EXERCISE INPUT ->
____
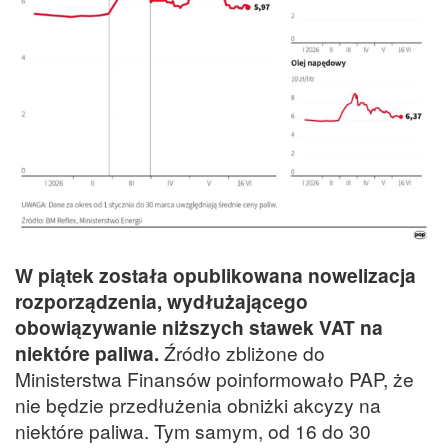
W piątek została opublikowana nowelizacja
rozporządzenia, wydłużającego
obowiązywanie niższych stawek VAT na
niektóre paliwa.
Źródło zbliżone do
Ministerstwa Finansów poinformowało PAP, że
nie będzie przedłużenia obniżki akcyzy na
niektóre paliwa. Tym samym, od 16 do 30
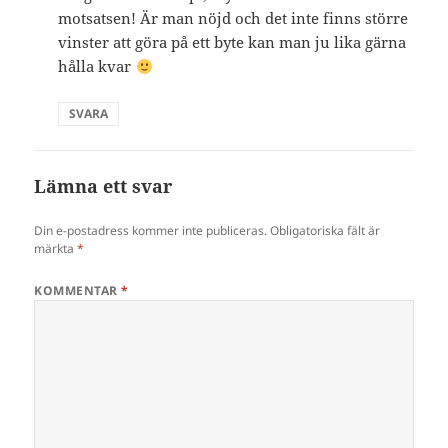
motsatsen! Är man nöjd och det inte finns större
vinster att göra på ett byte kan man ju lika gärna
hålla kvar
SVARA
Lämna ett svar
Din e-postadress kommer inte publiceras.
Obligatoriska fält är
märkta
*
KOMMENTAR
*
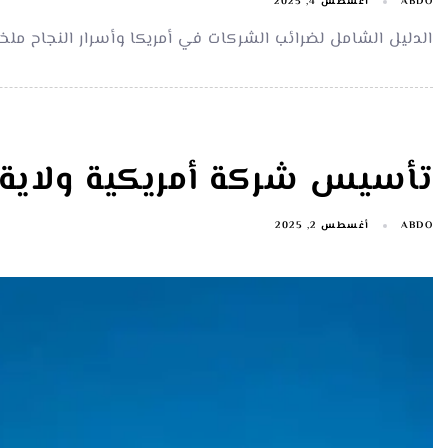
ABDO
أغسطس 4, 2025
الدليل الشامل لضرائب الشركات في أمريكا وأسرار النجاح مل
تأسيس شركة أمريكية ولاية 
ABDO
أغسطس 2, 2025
____
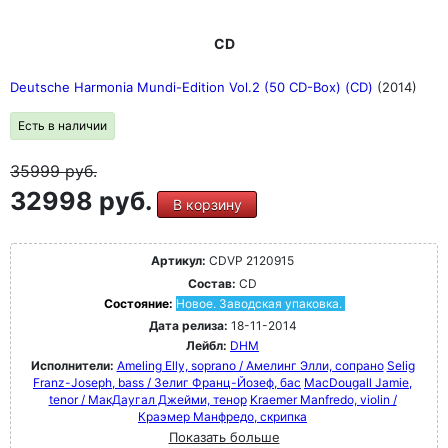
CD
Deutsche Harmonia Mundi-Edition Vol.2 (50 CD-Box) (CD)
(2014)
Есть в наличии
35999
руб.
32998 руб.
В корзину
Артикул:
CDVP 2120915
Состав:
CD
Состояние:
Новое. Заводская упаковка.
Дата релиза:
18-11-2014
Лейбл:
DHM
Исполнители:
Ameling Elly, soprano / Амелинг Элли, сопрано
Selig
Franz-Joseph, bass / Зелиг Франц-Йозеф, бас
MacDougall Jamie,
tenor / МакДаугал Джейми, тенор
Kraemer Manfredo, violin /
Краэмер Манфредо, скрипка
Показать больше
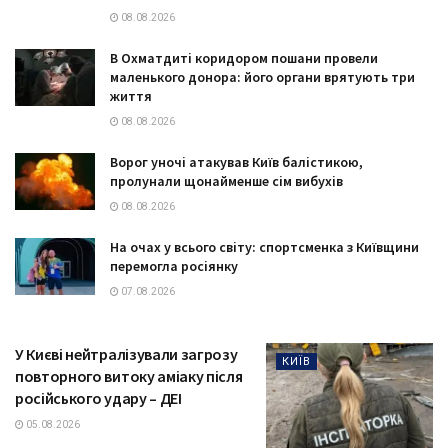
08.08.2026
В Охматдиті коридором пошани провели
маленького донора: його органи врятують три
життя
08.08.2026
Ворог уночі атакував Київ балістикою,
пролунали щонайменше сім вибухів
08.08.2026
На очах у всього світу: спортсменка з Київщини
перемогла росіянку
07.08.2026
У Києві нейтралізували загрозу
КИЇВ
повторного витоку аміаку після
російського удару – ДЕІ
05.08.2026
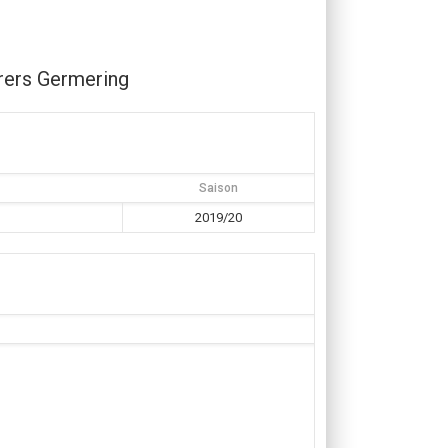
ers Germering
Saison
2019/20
____
TASK INSTRUCTIONS -> Keep to the lines above from the line with "W piątek została opublikowana nowelizacja" to the line with "أغسطس 2, 2025", and set down exactly those, inclusive, with nothing else and every picture left out.

ANSWER ->
W piątek została opublikowana nowelizacja
rozporządzenia, wydłużającego
obowiązywanie niższych stawek VAT na
niektóre paliwa.
Źródło zbliżone do
Ministerstwa Finansów poinformowało PAP, że
nie będzie przedłużenia obniżki akcyzy na
niektóre paliwa. Tym samym, od 16 do 30
motsatsen! Är man nöjd och det inte finns större
vinster att göra på ett byte kan man ju lika gärna
hålla kvar
SVARA
Lämna ett svar
Din e-postadress kommer inte publiceras.
Obligatoriska fält är
märkta
*
KOMMENTAR
*
ABDO
أغسطس 4, 2025
الدليل الشامل لضرائب الشركات في أمريكا وأسرار النجاح مل
تأسيس شركة أمريكية ولاية 
ABDO
أغسطس 2, 2025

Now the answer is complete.